I have undertaken to read all of George Orwell, and I do mean all. A hard-working scholar named Peter Davison worked for 17 years collecting 20 volumes of Orwells letters and book reviews, essays and other publications, as well as reconstructing his novels and other books as he intended them. Fortunately, Orwell's publisher was Victor Gollancz and the company archives contain all of the correspondence between the author and his editor detailing every change and deletion the lawyers required before his books could be published. So far I've read five volumes.
A Kind of Compulsion, 1903-1936 by George Orwell
My rating: 5 of 5 stars
This first volume of Orwell's letters and other writings begins with a note written to his mother from school when he was six years old and continues until he leaves for Spain to fight in the civil war. To read every scrap of writing Orwell put to paper for so many years impresses on the reader his immense skill with the English language and the strongly held opinions he formed very early in his school years.
2011 No 142
Burmese Days by George Orwell
My rating: 2 of 5 stars
Orwell's Animal Farm and 1984 are very good novels; the same cannot be said of his other attempts at fiction. Burmese Days was based on his years in the Burmese police force.
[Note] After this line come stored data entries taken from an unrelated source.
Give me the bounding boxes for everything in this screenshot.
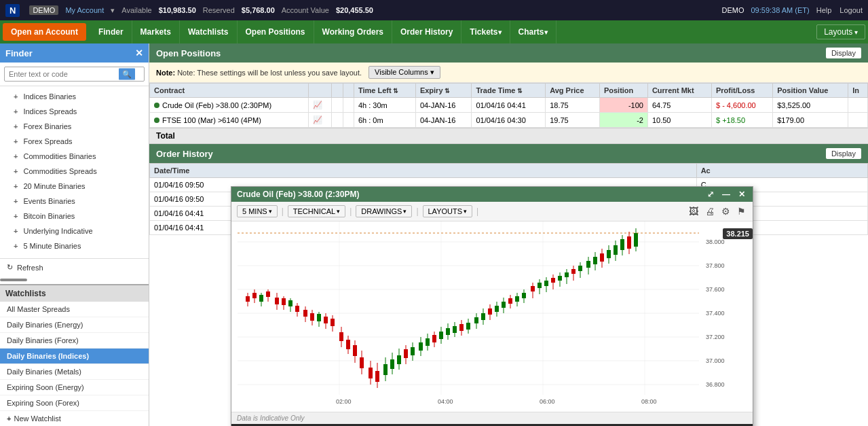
profit-loss: $ - 4,600.00 [711, 98, 772, 113]
nav-item-tickets[interactable]: Tickets [461, 20, 510, 43]
svg-rect-93 [495, 306, 499, 312]
nav-item-open-positions[interactable]: Open Positions [238, 20, 314, 43]
chart-minimize-button[interactable]: — [720, 190, 732, 199]
sidebar-item-bitcoin-binaries[interactable]: Bitcoin Binaries [0, 209, 149, 224]
svg-rect-111 [558, 276, 562, 281]
logout-link[interactable]: Logout [839, 6, 863, 14]
open-account-button[interactable]: Open an Account [3, 23, 86, 41]
chart-print-button[interactable]: 🖨 [704, 205, 716, 218]
nav-item-watchlists[interactable]: Watchlists [180, 20, 238, 43]
current-mkt: 10.50 [647, 113, 711, 128]
oh-col-datetime[interactable]: Date/Time [150, 164, 697, 178]
nav-item-working-orders[interactable]: Working Orders [314, 20, 392, 43]
search-icon[interactable]: 🔍 [119, 69, 135, 80]
chart-close-button[interactable]: ✕ [736, 190, 747, 199]
nav-item-finder[interactable]: Finder [90, 20, 132, 43]
nav-item-charts[interactable]: Charts [510, 20, 556, 43]
help-link[interactable]: Help [816, 6, 832, 14]
col-position-value[interactable]: Position Value [773, 84, 848, 98]
watchlist-item-daily-metals[interactable]: Daily Binaries (Metals) [0, 364, 149, 380]
contract-name[interactable]: FTSE 100 (Mar) >6140 (4PM) [162, 116, 261, 124]
sidebar-item-5-minute-binaries[interactable]: 5 Minute Binaries [0, 238, 149, 253]
watchlist-item-daily-forex[interactable]: Daily Binaries (Forex) [0, 333, 149, 349]
demo-right: DEMO [722, 6, 744, 14]
sidebar-item-commodities-binaries[interactable]: Commodities Binaries [0, 149, 149, 164]
sidebar-close-button[interactable]: ✕ [135, 48, 143, 58]
watchlists-header: Watchlists [0, 285, 149, 302]
col-contract[interactable]: Contract [150, 84, 309, 98]
col-time-left[interactable]: Time Left [354, 84, 415, 98]
layouts-button[interactable]: Layouts [816, 24, 865, 39]
search-box: 🔍 [0, 63, 149, 86]
svg-rect-129 [620, 239, 624, 250]
sidebar-item-underlying-indicative[interactable]: Underlying Indicative [0, 224, 149, 238]
nav-item-markets[interactable]: Markets [132, 20, 180, 43]
watchlist-item-all-master-spreads[interactable]: All Master Spreads [0, 302, 149, 317]
svg-text:04:00: 04:00 [438, 398, 453, 405]
watchlist-item-expiring-energy[interactable]: Expiring Soon (Energy) [0, 380, 149, 395]
sidebar-item-commodities-spreads[interactable]: Commodities Spreads [0, 164, 149, 179]
profit-loss: $ +18.50 [711, 113, 772, 128]
sidebar-item-forex-spreads[interactable]: Forex Spreads [0, 134, 149, 149]
oh-header: Order History Display [149, 144, 868, 163]
contract-name[interactable]: Crude Oil (Feb) >38.00 (2:30PM) [162, 101, 271, 109]
svg-text:02:00: 02:00 [336, 398, 352, 405]
contract-status-dot [154, 118, 159, 123]
svg-rect-41 [310, 313, 314, 321]
chart-icon-cell[interactable]: 📈 [309, 98, 332, 113]
svg-text:36.800: 36.800 [706, 381, 725, 388]
col-avg-price[interactable]: Avg Price [546, 84, 600, 98]
chart-expand-button[interactable]: ⤢ [705, 190, 716, 199]
sidebar-header: Finder ✕ [0, 43, 149, 63]
sidebar-item-indices-binaries[interactable]: Indices Binaries [0, 89, 149, 104]
chart-drawings-button[interactable]: DRAWINGS [356, 205, 412, 217]
sidebar-item-indices-spreads[interactable]: Indices Spreads [0, 104, 149, 119]
watchlist-item-daily-energy[interactable]: Daily Binaries (Energy) [0, 317, 149, 333]
chart-image-button[interactable]: 🖼 [687, 205, 700, 218]
svg-rect-47 [331, 319, 335, 326]
oh-display-button[interactable]: Display [826, 148, 861, 159]
oh-col-ac[interactable]: Ac [696, 164, 867, 178]
chart-flag-button[interactable]: ⚑ [736, 205, 747, 218]
op-display-button[interactable]: Display [826, 48, 861, 58]
oh-title: Order History [156, 149, 213, 159]
svg-rect-25 [252, 293, 257, 298]
svg-rect-91 [488, 308, 492, 315]
svg-rect-23 [246, 296, 250, 302]
watchlist-item-expiring-forex[interactable]: Expiring Soon (Forex) [0, 395, 149, 411]
top-bar: N DEMO My Account ▾ Available $10,983.50… [0, 0, 868, 20]
chart-layouts-button[interactable]: LAYOUTS [423, 205, 473, 217]
chart-indicative-text: Data is Indicative Only [237, 414, 305, 422]
visible-columns-button[interactable]: Visible Columns [369, 66, 440, 79]
chart-price-label: 38.215 [723, 228, 753, 239]
total-label: Total [156, 131, 175, 141]
svg-rect-79 [446, 328, 450, 335]
col-expiry[interactable]: Expiry [415, 84, 472, 98]
my-account-link[interactable]: My Account [65, 6, 104, 14]
chart-icon-cell[interactable]: 📈 [309, 113, 332, 128]
sidebar-item-events-binaries[interactable]: Events Binaries [0, 194, 149, 209]
sidebar-title: Finder [5, 48, 33, 58]
col-arrow [332, 84, 343, 98]
col-current-mkt[interactable]: Current Mkt [647, 84, 711, 98]
avg-price: 19.75 [546, 113, 600, 128]
sidebar: Finder ✕ 🔍 Indices Binaries Indices Spre… [0, 43, 149, 426]
chart-settings-button[interactable]: ⚙ [720, 205, 732, 218]
sidebar-item-20-minute-binaries[interactable]: 20 Minute Binaries [0, 179, 149, 194]
chart-technical-button[interactable]: TECHNICAL [288, 205, 345, 217]
new-watchlist-button[interactable]: New Watchlist [0, 411, 149, 426]
watchlist-item-daily-indices[interactable]: Daily Binaries (Indices) [0, 349, 149, 364]
col-profit-loss[interactable]: Profit/Loss [711, 84, 772, 98]
col-trade-time[interactable]: Trade Time [472, 84, 546, 98]
chart-timeframe-button[interactable]: 5 MINS [237, 205, 278, 217]
svg-rect-85 [466, 323, 470, 330]
svg-rect-119 [586, 261, 590, 268]
refresh-button[interactable]: ↻ Refresh [0, 258, 149, 276]
svg-text:37.800: 37.800 [706, 262, 725, 269]
nav-item-order-history[interactable]: Order History [392, 20, 461, 43]
demo-badge: DEMO [29, 5, 58, 15]
expiry: 04-JAN-16 [415, 113, 472, 128]
col-position[interactable]: Position [599, 84, 647, 98]
sidebar-item-forex-binaries[interactable]: Forex Binaries [0, 119, 149, 134]
svg-rect-89 [481, 313, 485, 320]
His hatred of colonialism came from those years within the disfunctional bureaucracy of a country he came to love but could not live in. The characters are not three-dimensional and the plot is not believeable.
2011 No 143
A Clergyman's Daughter by George Orwell
My rating: 2 of 5 stars
Orwell's novel about a young woman whose world is compressed into caring for her selfish father and doing good works in her village suffers from the same unrealistic scenes, plot, and characters as many of his other books. When the woman finds herself in London suffering from amnesia she goes into the country with some other people who are homeless. Her days and nights in the city are much like those of characters in his other down-and-out books.
2011 No 144
Keep the Aspidistra Flying by George Orwell
My rating: 2 of 5 stars
The peculiar title of this novel comes from the main character's observation that lower middle class boarding houses all have an aspidistra in the parlor. The ugly and virtually unkillable plant becomes a symbol of all that is wrong with the social system that keeps young men from accomplishing anything in their empty lives.
2011 No 145
That's very ambitious! On the whole I prefer Orwell's non-fiction. My favourite of his novels is Coming Up for Air.
Posted by: Barbara | Thursday, December 22, 2011 at 01:57 AM
I'm with you, Barbara, the nonfiction is much more readable than the fiction. I have not yet read Coming Up for Air as I'm reading more or less chronologically. Reading this edition is fascinating because there are notes in the back showing every change the publisher demanded. We have in many cases been reading a book quite different from the one Orwell intended.